- Data supplied -
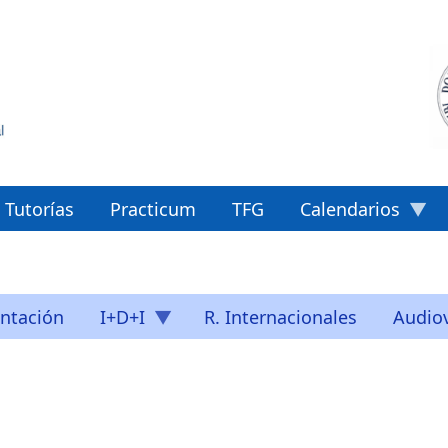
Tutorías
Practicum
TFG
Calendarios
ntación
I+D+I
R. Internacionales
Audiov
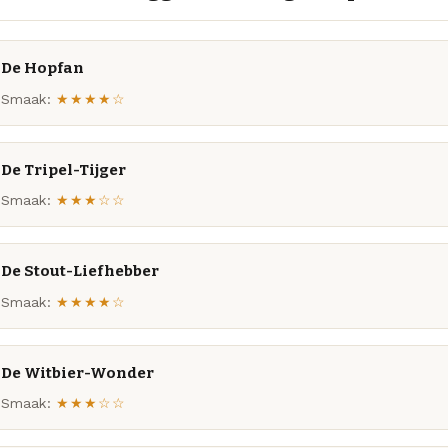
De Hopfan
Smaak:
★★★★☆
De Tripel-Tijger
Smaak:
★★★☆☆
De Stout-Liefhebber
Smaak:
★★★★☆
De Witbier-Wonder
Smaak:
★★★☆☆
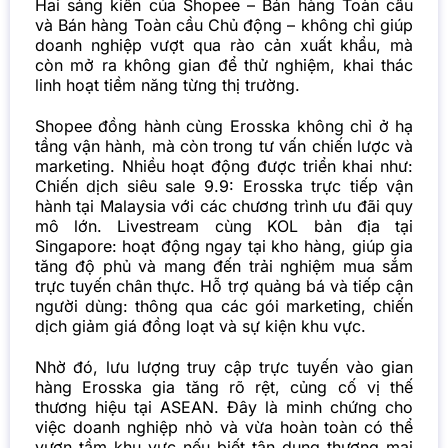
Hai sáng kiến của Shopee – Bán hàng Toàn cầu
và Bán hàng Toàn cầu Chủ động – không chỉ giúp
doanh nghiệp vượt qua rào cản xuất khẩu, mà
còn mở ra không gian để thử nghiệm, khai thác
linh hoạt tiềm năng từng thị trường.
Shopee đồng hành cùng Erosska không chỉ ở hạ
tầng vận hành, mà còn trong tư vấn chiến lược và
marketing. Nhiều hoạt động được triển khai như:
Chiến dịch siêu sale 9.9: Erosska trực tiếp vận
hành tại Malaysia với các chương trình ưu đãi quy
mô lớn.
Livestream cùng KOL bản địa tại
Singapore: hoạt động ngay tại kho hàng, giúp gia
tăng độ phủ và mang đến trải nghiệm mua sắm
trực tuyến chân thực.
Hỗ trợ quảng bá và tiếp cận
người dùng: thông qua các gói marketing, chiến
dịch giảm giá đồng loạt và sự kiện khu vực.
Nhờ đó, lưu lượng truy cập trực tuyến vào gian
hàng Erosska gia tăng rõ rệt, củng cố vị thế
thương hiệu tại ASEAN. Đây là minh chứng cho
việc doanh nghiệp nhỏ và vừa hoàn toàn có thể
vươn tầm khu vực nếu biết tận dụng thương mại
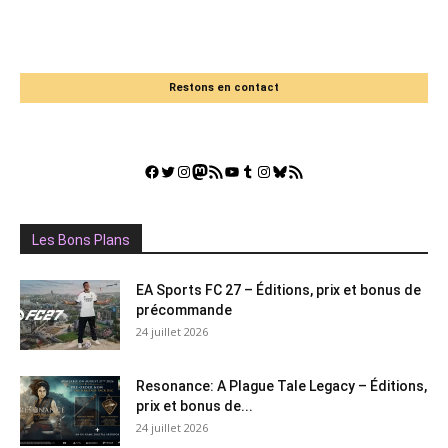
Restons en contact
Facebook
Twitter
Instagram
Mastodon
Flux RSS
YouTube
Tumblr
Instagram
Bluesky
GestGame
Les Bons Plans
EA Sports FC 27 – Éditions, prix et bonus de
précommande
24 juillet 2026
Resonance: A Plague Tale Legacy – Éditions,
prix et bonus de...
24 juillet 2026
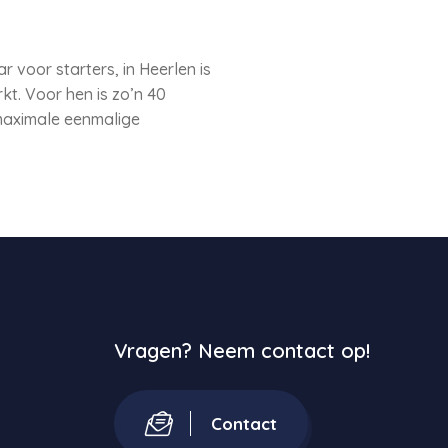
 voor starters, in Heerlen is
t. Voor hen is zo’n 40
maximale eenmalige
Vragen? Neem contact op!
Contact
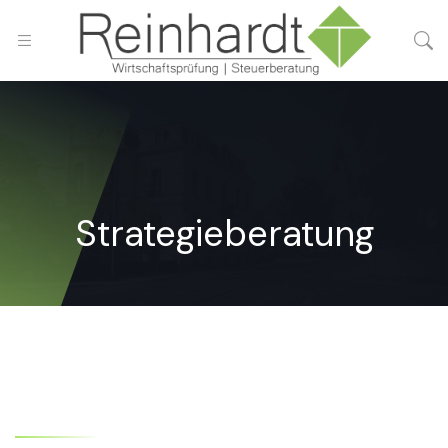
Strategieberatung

- Exercise directions -
Counting only those lines of the data above where the word "tăng" appears, give the number and nothing more.

- Task result -
2